Available data START

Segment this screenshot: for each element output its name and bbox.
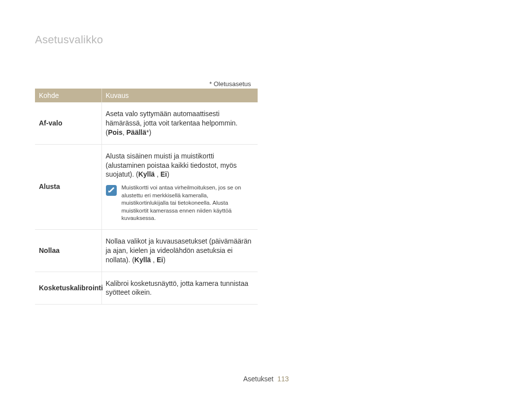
option-kylla: Kyllä xyxy=(134,256,153,264)
option-ei: Ei xyxy=(161,170,167,178)
table-row: Nollaa Nollaa valikot ja kuvausasetukset… xyxy=(35,229,258,272)
text: ) xyxy=(149,128,151,136)
row-label-afvalo: Af-valo xyxy=(35,102,101,144)
row-desc-afvalo: Aseta valo syttymään automaattisesti häm… xyxy=(101,102,258,144)
page-number: 113 xyxy=(277,375,289,383)
header-cell-kuvaus: Kuvaus xyxy=(101,89,258,102)
option-kylla: Kyllä xyxy=(138,170,157,178)
header-cell-kohde: Kohde xyxy=(35,89,101,102)
page-title: Asetusvalikko xyxy=(35,33,103,46)
table-row: Af-valo Aseta valo syttymään automaattis… xyxy=(35,102,258,144)
option-pois: Pois xyxy=(108,128,123,136)
note-icon xyxy=(106,185,117,196)
option-paalla: Päällä xyxy=(127,128,146,136)
footer-section-label: Asetukset xyxy=(243,375,273,383)
row-label-nollaa: Nollaa xyxy=(35,229,101,272)
separator: , xyxy=(123,128,127,136)
text: Nollaa valikot ja kuvausasetukset (päivä… xyxy=(106,237,252,264)
note-box: Muistikortti voi antaa virheilmoituksen,… xyxy=(106,184,254,222)
row-label-alusta: Alusta xyxy=(35,144,101,229)
page-footer: Asetukset 113 xyxy=(0,375,532,383)
table-row: Kosketuskalibrointi Kalibroi kosketusnäy… xyxy=(35,272,258,305)
text: Alusta sisäinen muisti ja muistikortti (… xyxy=(106,152,237,179)
row-desc-kosketus: Kalibroi kosketusnäyttö, jotta kamera tu… xyxy=(101,272,258,305)
settings-table: Kohde Kuvaus Af-valo Aseta valo syttymää… xyxy=(35,89,258,305)
text: ) xyxy=(163,256,166,264)
separator: , xyxy=(157,170,161,178)
text: ) xyxy=(167,170,169,178)
row-desc-nollaa: Nollaa valikot ja kuvausasetukset (päivä… xyxy=(101,229,258,272)
table-header-row: Kohde Kuvaus xyxy=(35,89,258,102)
table-row: Alusta Alusta sisäinen muisti ja muistik… xyxy=(35,144,258,229)
row-desc-alusta: Alusta sisäinen muisti ja muistikortti (… xyxy=(101,144,258,229)
option-ei: Ei xyxy=(157,256,163,264)
row-label-kosketus: Kosketuskalibrointi xyxy=(35,272,101,305)
separator: , xyxy=(153,256,157,264)
default-setting-note: * Oletusasetus xyxy=(209,80,251,88)
note-text: Muistikortti voi antaa virheilmoituksen,… xyxy=(122,184,252,222)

Available data END

**What the task requires**
Copy the data above word for word. Pictures stay out.

**Written reply**
Segment this screenshot: for each element output its name and bbox.
option-kylla: Kyllä xyxy=(134,256,153,264)
option-ei: Ei xyxy=(161,170,167,178)
table-row: Nollaa Nollaa valikot ja kuvausasetukset… xyxy=(35,229,258,272)
text: ) xyxy=(149,128,151,136)
row-label-afvalo: Af-valo xyxy=(35,102,101,144)
row-desc-afvalo: Aseta valo syttymään automaattisesti häm… xyxy=(101,102,258,144)
page-number: 113 xyxy=(277,375,289,383)
header-cell-kuvaus: Kuvaus xyxy=(101,89,258,102)
option-kylla: Kyllä xyxy=(138,170,157,178)
header-cell-kohde: Kohde xyxy=(35,89,101,102)
page-title: Asetusvalikko xyxy=(35,33,103,46)
table-row: Af-valo Aseta valo syttymään automaattis… xyxy=(35,102,258,144)
option-pois: Pois xyxy=(108,128,123,136)
note-icon xyxy=(106,185,117,196)
option-paalla: Päällä xyxy=(127,128,146,136)
footer-section-label: Asetukset xyxy=(243,375,273,383)
row-label-nollaa: Nollaa xyxy=(35,229,101,272)
separator: , xyxy=(123,128,127,136)
text: Nollaa valikot ja kuvausasetukset (päivä… xyxy=(106,237,252,264)
note-box: Muistikortti voi antaa virheilmoituksen,… xyxy=(106,184,254,222)
row-label-alusta: Alusta xyxy=(35,144,101,229)
page-footer: Asetukset 113 xyxy=(0,375,532,383)
table-row: Kosketuskalibrointi Kalibroi kosketusnäy… xyxy=(35,272,258,305)
text: Alusta sisäinen muisti ja muistikortti (… xyxy=(106,152,237,179)
row-desc-kosketus: Kalibroi kosketusnäyttö, jotta kamera tu… xyxy=(101,272,258,305)
settings-table: Kohde Kuvaus Af-valo Aseta valo syttymää… xyxy=(35,89,258,305)
text: ) xyxy=(163,256,166,264)
separator: , xyxy=(157,170,161,178)
text: ) xyxy=(167,170,169,178)
row-desc-nollaa: Nollaa valikot ja kuvausasetukset (päivä… xyxy=(101,229,258,272)
table-header-row: Kohde Kuvaus xyxy=(35,89,258,102)
table-row: Alusta Alusta sisäinen muisti ja muistik… xyxy=(35,144,258,229)
row-desc-alusta: Alusta sisäinen muisti ja muistikortti (… xyxy=(101,144,258,229)
option-ei: Ei xyxy=(157,256,163,264)
row-label-kosketus: Kosketuskalibrointi xyxy=(35,272,101,305)
separator: , xyxy=(153,256,157,264)
default-setting-note: * Oletusasetus xyxy=(209,80,251,88)
note-text: Muistikortti voi antaa virheilmoituksen,… xyxy=(122,184,252,222)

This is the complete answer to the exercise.